What you should do: Below are records to be transcribed exactly; any pictures should be left out.
── Material supplied
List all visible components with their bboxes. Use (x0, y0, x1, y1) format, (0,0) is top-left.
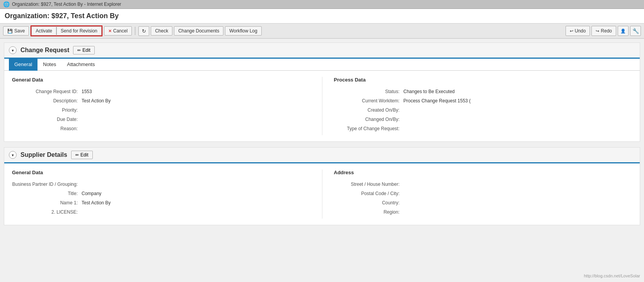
address-title: Address (334, 170, 632, 177)
toolbar-separator-1 (135, 27, 135, 35)
change-request-header: Change Request Edit (4, 43, 640, 59)
page-title: Organization: $927, Test Action By (5, 12, 119, 20)
supplier-details-section: Supplier Details Edit General Data Busin… (4, 147, 640, 225)
refresh-icon (142, 28, 146, 34)
field-status: Status: Changes to Be Executed (334, 89, 632, 94)
activate-button[interactable]: Activate (31, 26, 56, 36)
street-house-label: Street / House Number: (334, 182, 404, 187)
change-request-general-data: General Data Change Request ID: 1553 Des… (12, 77, 310, 135)
change-request-edit-button[interactable]: Edit (73, 46, 95, 54)
user-button[interactable] (618, 26, 629, 36)
save-icon (7, 28, 13, 34)
chevron-down-icon-2 (11, 153, 15, 157)
current-workitem-value: Process Change Request 1553 ( (404, 98, 471, 104)
changed-on-by-label: Changed On/By: (334, 117, 404, 122)
change-request-section: Change Request Edit General Notes Attach… (4, 42, 640, 142)
highlighted-button-group: Activate Send for Revision (31, 25, 102, 36)
browser-icon: 🌐 (3, 1, 10, 7)
change-request-form: General Data Change Request ID: 1553 Des… (4, 71, 640, 141)
save-button[interactable]: Save (3, 26, 29, 36)
undo-icon (570, 28, 573, 34)
refresh-button[interactable] (138, 26, 149, 36)
status-value: Changes to Be Executed (404, 89, 455, 94)
field-region: Region: (334, 209, 632, 215)
license-label: 2. LICENSE: (12, 209, 82, 215)
description-label: Description: (12, 98, 82, 104)
field-due-date: Due Date: (12, 117, 310, 122)
pencil-icon-2 (75, 152, 79, 158)
field-postal-code-city: Postal Code / City: (334, 191, 632, 196)
field-current-workitem: Current Workitem: Process Change Request… (334, 98, 632, 104)
process-data-title: Process Data (334, 77, 632, 84)
browser-title-bar: 🌐 Organization: $927, Test Action By - I… (0, 0, 644, 9)
status-label: Status: (334, 89, 404, 94)
settings-button[interactable]: 🔧 (630, 26, 641, 36)
general-data-title: General Data (12, 77, 310, 84)
tab-general[interactable]: General (9, 59, 37, 71)
due-date-label: Due Date: (12, 117, 82, 122)
title-value: Company (82, 191, 101, 196)
send-for-revision-button[interactable]: Send for Revision (56, 26, 102, 36)
field-changed-on-by: Changed On/By: (334, 117, 632, 122)
field-created-on-by: Created On/By: (334, 107, 632, 113)
redo-button[interactable]: Redo (591, 26, 616, 36)
field-change-request-id: Change Request ID: 1553 (12, 89, 310, 94)
field-name-1: Name 1: Test Action By (12, 200, 310, 206)
change-request-id-label: Change Request ID: (12, 89, 82, 94)
change-request-process-data: Process Data Status: Changes to Be Execu… (334, 77, 632, 135)
cancel-icon (108, 28, 112, 34)
reason-label: Reason: (12, 126, 82, 131)
tab-attachments[interactable]: Attachments (61, 59, 100, 71)
description-value: Test Action By (82, 98, 111, 104)
main-content: Change Request Edit General Notes Attach… (0, 39, 644, 234)
field-priority: Priority: (12, 107, 310, 113)
change-documents-button[interactable]: Change Documents (174, 26, 223, 36)
change-request-tabs: General Notes Attachments (4, 59, 640, 71)
change-request-id-value: 1553 (82, 89, 92, 94)
field-description: Description: Test Action By (12, 98, 310, 104)
supplier-details-title: Supplier Details (20, 151, 67, 158)
page-title-bar: Organization: $927, Test Action By (0, 9, 644, 24)
postal-code-city-label: Postal Code / City: (334, 191, 404, 196)
bp-id-grouping-label: Business Partner ID / Grouping: (12, 182, 82, 187)
cancel-button[interactable]: Cancel (104, 26, 132, 36)
field-reason: Reason: (12, 126, 310, 131)
check-button[interactable]: Check (151, 26, 172, 36)
field-license: 2. LICENSE: (12, 209, 310, 215)
undo-button[interactable]: Undo (566, 26, 590, 36)
field-title: Title: Company (12, 191, 310, 196)
priority-label: Priority: (12, 107, 82, 113)
supplier-address: Address Street / House Number: Postal Co… (334, 170, 632, 219)
supplier-general-data: General Data Business Partner ID / Group… (12, 170, 310, 219)
settings-icon: 🔧 (632, 28, 639, 34)
type-of-change-request-label: Type of Change Request: (334, 126, 404, 131)
country-label: Country: (334, 200, 404, 206)
redo-icon (596, 28, 599, 34)
change-request-collapse-btn[interactable] (9, 46, 17, 54)
toolbar-right: Undo Redo 🔧 (566, 26, 641, 36)
name-1-label: Name 1: (12, 200, 82, 206)
change-request-title: Change Request (20, 47, 69, 54)
region-label: Region: (334, 209, 404, 215)
field-country: Country: (334, 200, 632, 206)
field-bp-id-grouping: Business Partner ID / Grouping: (12, 182, 310, 187)
name-1-value: Test Action By (82, 200, 111, 206)
pencil-icon (77, 48, 81, 53)
browser-title: Organization: $927, Test Action By - Int… (12, 2, 121, 7)
supplier-details-collapse-btn[interactable] (9, 151, 17, 159)
chevron-down-icon (11, 48, 15, 53)
created-on-by-label: Created On/By: (334, 107, 404, 113)
title-label: Title: (12, 191, 82, 196)
user-icon (620, 28, 626, 34)
field-street-house: Street / House Number: (334, 182, 632, 187)
supplier-general-data-title: General Data (12, 170, 310, 177)
form-divider-1 (322, 77, 322, 135)
toolbar: Save Activate Send for Revision Cancel C… (0, 24, 644, 39)
field-type-of-change-request: Type of Change Request: (334, 126, 632, 131)
supplier-details-header: Supplier Details Edit (4, 148, 640, 163)
supplier-details-edit-button[interactable]: Edit (71, 151, 93, 159)
tab-notes[interactable]: Notes (37, 59, 61, 71)
current-workitem-label: Current Workitem: (334, 98, 404, 104)
form-divider-2 (322, 170, 322, 219)
workflow-log-button[interactable]: Workflow Log (225, 26, 261, 36)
────
Result of the exercise:
List all visible components with their bboxes. Use (x0, y0, x1, y1) format, (0,0) is top-left.
address-title: Address (334, 170, 632, 177)
toolbar-separator-1 (135, 27, 135, 35)
change-request-header: Change Request Edit (4, 43, 640, 59)
page-title: Organization: $927, Test Action By (5, 12, 119, 20)
supplier-details-section: Supplier Details Edit General Data Busin… (4, 147, 640, 225)
refresh-icon (142, 28, 146, 34)
field-status: Status: Changes to Be Executed (334, 89, 632, 94)
activate-button[interactable]: Activate (31, 26, 56, 36)
street-house-label: Street / House Number: (334, 182, 404, 187)
change-request-general-data: General Data Change Request ID: 1553 Des… (12, 77, 310, 135)
change-request-edit-button[interactable]: Edit (73, 46, 95, 54)
user-button[interactable] (618, 26, 629, 36)
save-icon (7, 28, 13, 34)
chevron-down-icon-2 (11, 153, 15, 157)
current-workitem-value: Process Change Request 1553 ( (404, 98, 471, 104)
changed-on-by-label: Changed On/By: (334, 117, 404, 122)
change-request-section: Change Request Edit General Notes Attach… (4, 42, 640, 142)
highlighted-button-group: Activate Send for Revision (31, 25, 102, 36)
browser-icon: 🌐 (3, 1, 10, 7)
change-request-form: General Data Change Request ID: 1553 Des… (4, 71, 640, 141)
save-button[interactable]: Save (3, 26, 29, 36)
undo-icon (570, 28, 573, 34)
refresh-button[interactable] (138, 26, 149, 36)
status-value: Changes to Be Executed (404, 89, 455, 94)
field-region: Region: (334, 209, 632, 215)
license-label: 2. LICENSE: (12, 209, 82, 215)
description-label: Description: (12, 98, 82, 104)
field-due-date: Due Date: (12, 117, 310, 122)
pencil-icon-2 (75, 152, 79, 158)
field-postal-code-city: Postal Code / City: (334, 191, 632, 196)
field-current-workitem: Current Workitem: Process Change Request… (334, 98, 632, 104)
process-data-title: Process Data (334, 77, 632, 84)
browser-title-bar: 🌐 Organization: $927, Test Action By - I… (0, 0, 644, 9)
status-label: Status: (334, 89, 404, 94)
settings-button[interactable]: 🔧 (630, 26, 641, 36)
general-data-title: General Data (12, 77, 310, 84)
tab-general[interactable]: General (9, 59, 37, 71)
due-date-label: Due Date: (12, 117, 82, 122)
title-value: Company (82, 191, 101, 196)
send-for-revision-button[interactable]: Send for Revision (56, 26, 102, 36)
field-changed-on-by: Changed On/By: (334, 117, 632, 122)
field-created-on-by: Created On/By: (334, 107, 632, 113)
redo-button[interactable]: Redo (591, 26, 616, 36)
field-change-request-id: Change Request ID: 1553 (12, 89, 310, 94)
field-name-1: Name 1: Test Action By (12, 200, 310, 206)
change-request-id-label: Change Request ID: (12, 89, 82, 94)
change-request-process-data: Process Data Status: Changes to Be Execu… (334, 77, 632, 135)
cancel-icon (108, 28, 112, 34)
reason-label: Reason: (12, 126, 82, 131)
tab-attachments[interactable]: Attachments (61, 59, 100, 71)
description-value: Test Action By (82, 98, 111, 104)
main-content: Change Request Edit General Notes Attach… (0, 39, 644, 234)
field-priority: Priority: (12, 107, 310, 113)
change-documents-button[interactable]: Change Documents (174, 26, 223, 36)
change-request-tabs: General Notes Attachments (4, 59, 640, 71)
change-request-id-value: 1553 (82, 89, 92, 94)
field-description: Description: Test Action By (12, 98, 310, 104)
supplier-details-title: Supplier Details (20, 151, 67, 158)
page-title-bar: Organization: $927, Test Action By (0, 9, 644, 24)
postal-code-city-label: Postal Code / City: (334, 191, 404, 196)
bp-id-grouping-label: Business Partner ID / Grouping: (12, 182, 82, 187)
cancel-button[interactable]: Cancel (104, 26, 132, 36)
field-reason: Reason: (12, 126, 310, 131)
check-button[interactable]: Check (151, 26, 172, 36)
field-license: 2. LICENSE: (12, 209, 310, 215)
undo-button[interactable]: Undo (566, 26, 590, 36)
field-title: Title: Company (12, 191, 310, 196)
priority-label: Priority: (12, 107, 82, 113)
supplier-address: Address Street / House Number: Postal Co… (334, 170, 632, 219)
supplier-general-data: General Data Business Partner ID / Group… (12, 170, 310, 219)
settings-icon: 🔧 (632, 28, 639, 34)
type-of-change-request-label: Type of Change Request: (334, 126, 404, 131)
country-label: Country: (334, 200, 404, 206)
redo-icon (596, 28, 599, 34)
change-request-collapse-btn[interactable] (9, 46, 17, 54)
toolbar-right: Undo Redo 🔧 (566, 26, 641, 36)
name-1-label: Name 1: (12, 200, 82, 206)
change-request-title: Change Request (20, 47, 69, 54)
region-label: Region: (334, 209, 404, 215)
field-country: Country: (334, 200, 632, 206)
field-bp-id-grouping: Business Partner ID / Grouping: (12, 182, 310, 187)
name-1-value: Test Action By (82, 200, 111, 206)
pencil-icon (77, 48, 81, 53)
browser-title: Organization: $927, Test Action By - Int… (12, 2, 121, 7)
supplier-details-collapse-btn[interactable] (9, 151, 17, 159)
chevron-down-icon (11, 48, 15, 53)
created-on-by-label: Created On/By: (334, 107, 404, 113)
title-label: Title: (12, 191, 82, 196)
user-icon (620, 28, 626, 34)
field-street-house: Street / House Number: (334, 182, 632, 187)
supplier-general-data-title: General Data (12, 170, 310, 177)
form-divider-1 (322, 77, 322, 135)
toolbar: Save Activate Send for Revision Cancel C… (0, 24, 644, 39)
field-type-of-change-request: Type of Change Request: (334, 126, 632, 131)
supplier-details-header: Supplier Details Edit (4, 148, 640, 163)
supplier-details-edit-button[interactable]: Edit (71, 151, 93, 159)
tab-notes[interactable]: Notes (37, 59, 61, 71)
current-workitem-label: Current Workitem: (334, 98, 404, 104)
form-divider-2 (322, 170, 322, 219)
workflow-log-button[interactable]: Workflow Log (225, 26, 261, 36)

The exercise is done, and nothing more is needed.